Deux années après sa restauration, le gouvernement des Bourbons n’avait pas encore pensé à replanter le drapeau français dans cette colonie, ou, plutôt, il avait fallu deux ans au fiévreux Dubouchage, ministre de la marine, pour organiser cette expédition de quatre voiles qui avait charge d’aller ravitailler le Sénégal en hommes, matériel, vivres et munitions.

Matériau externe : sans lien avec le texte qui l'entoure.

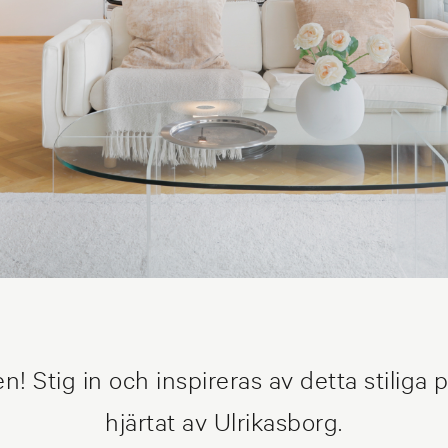
! Stig in och inspireras av detta stiliga 
hjärtat av Ulrikasborg.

Les Anglais, voyant que nous ne prenions pas possession, avaient continué, malgré les traités, d’exploiter tranquillement le pays, attendant pour déménager que la France leur donnât congé.
A cette époque où la vapeur n’avait pas encore reçu son application à la marine, la navigation à voiles était une véritable science, très-compliquée, qui exigeait un long et sérieux apprentissage et une pratique incessante. Le salut de l’équipage et du navire dépendait donc uniquement du savoir nautique, de l’expérience et du sang-froid de l’homme à qui avait été confié le commandement suprême.

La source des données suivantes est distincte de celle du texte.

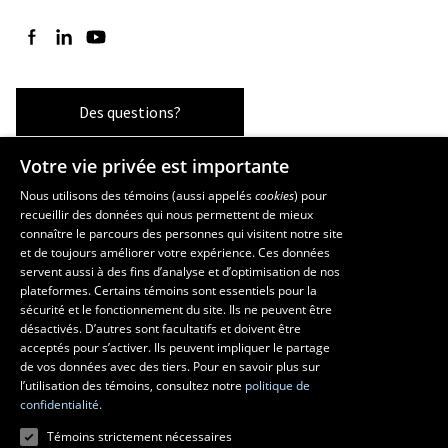
Suivez-nous sur Facebook
Suivez-nous sur LinkedIn
Suivez-nous sur YouTube
Des questions?
Votre vie privée est importante
Les écoles et la recherche
Nous utilisons des témoins (aussi appelés
cookies
) pour
recueillir des données qui nous permettent de mieux
École supérieure d’aménagement du territoire et de développement
connaître le parcours des personnes qui visitent notre site
régional
et de toujours améliorer votre expérience. Ces données
servent aussi à des fins d’analyse et d’optimisation de nos
École d’architecture
plateformes. Certains témoins sont essentiels pour la
École d’art
sécurité et le fonctionnement du site. Ils ne peuvent être
École de design
désactivés. D’autres sont facultatifs et doivent être
Centre de recherche en aménagement et développement
acceptés pour s’activer. Ils peuvent impliquer le partage
de vos données avec des tiers. Pour en savoir plus sur
l’utilisation des témoins, consultez notre
politique de
confidentialité.
Témoins strictement nécessaires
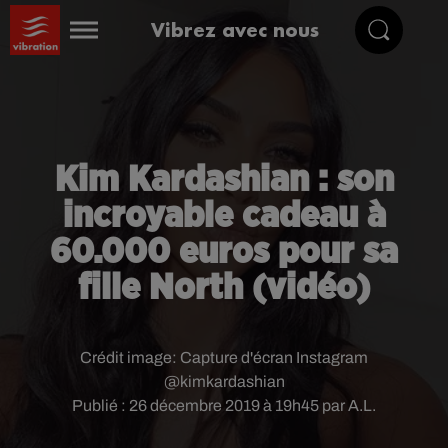
Vibrez avec nous
Kim Kardashian : son
incroyable cadeau à
60.000 euros pour sa
fille North (vidéo)
Crédit image:
Capture d'écran Instagram
@kimkardashian
Publié : 26 décembre 2019 à 19h45 par A.L.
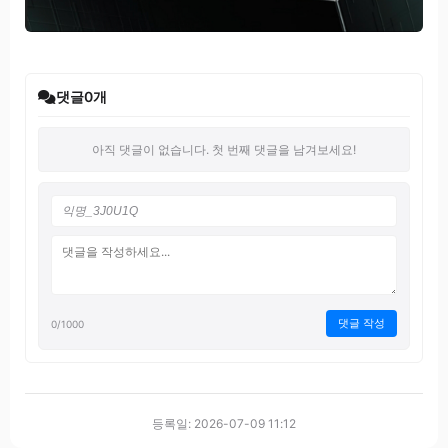
댓글
0
개
아직 댓글이 없습니다. 첫 번째 댓글을 남겨보세요!
댓글 작성
0
/1000
등록일: 2026-07-09 11:12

Ce fut sur ces données, qui lui indiquaient le choix à faire, que le ministre Dubouchage, ayant à nommer le chef de l’expédition du Sénégal, duquel allait résulter le sort de quatre bâtiments, désigna... devinez qui? Vous ne trouveriez jamais; autant donc vous l’apprendre... désigna un receveur des droits réunis. Il est vrai que, jadis, il avait débuté dans la marine. Mais, depuis vingt-cinq ans qu’il n’avait remis le pied sur un navire, son emploi de receveur devait lui avoir complétement fait oublier le peu qu’il avait appris, supposé qu’il eût appris quelque chose.

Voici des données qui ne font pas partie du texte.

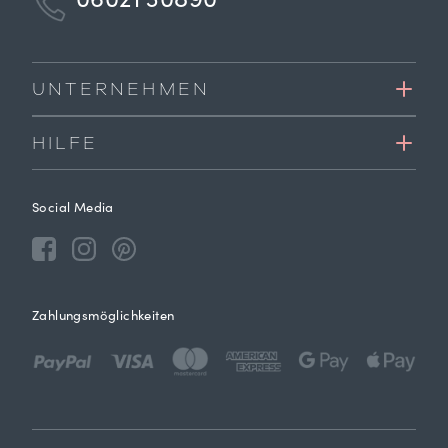
06021 30890
UNTERNEHMEN
HILFE
Social Media
Zahlungsmöglichkeiten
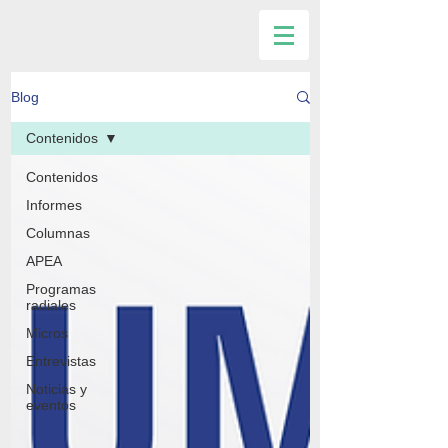
Blog
Contenidos
Contenidos
Informes
Columnas
APEA
Programas
radiales
Micros
Entrevistas
Noticias y
eventos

Il faut aussi ajouter que cette incapacité hors ligne se tenait au premier rang des fanatiques qui s’égosillaient à chanter:
Monarque, ami de l’olivier,
Toi, que le ciel... etc.
Ce fut pareillement dans ce chœur de sectaires qu’on choisit les ineptes escamoteurs de commandement auxquels furent confiés l’Alouette, l’Eléphant, le Golo, le Lynx, la Licorne et autres navires de l’Etat, qui, à la même époque que la Méduse, périrent par l’ignorance de leurs capitaines ou ne furent sauvés du naufrage que par les lieutenants, qui, à l’heure du péril, forcèrent les chefs incapables à abandonner le commandement. Pour récompense, ces sauveurs furent, à leur retour au port, traduits en jugement. La Restauration, on le voit, était le bon temps pour les gens de mérite.
Revenons à notre sujet.
Ce fut le 17 juin 1816, à sept heures du matin, que l’expédition du Sénégal partit de la rade de l’île d’Aix. Les navires qui en faisaient partie étaient la frégate la Méduse, la corvette l’Echo, le brick l’Argus, et la flûte la Loire. Ces bâtiments étaient chargés de provisions de toutes sortes destinées, nous l’avons dit, à ravitailler la colonie. Outre l’infanterie de marine, composée de deux cent cinquante-cinq hommes, qui devait là-bas tenir garnison, ils emportèrent cent-dix émigrants qui allaient tenter la fortune en ce pays lointain. C’était donc, en plus des quatre équipages, un personnel de trois cent soixante-cinq individus, dont deux cent quarante avaient été embarqués sur la Méduse.
C’est parmi ces derniers que nous retrouverons Bokel, sa fille, son gendre et le cousin Dumouchet, dont la confiance dans les cartes était demeurée inébranlable.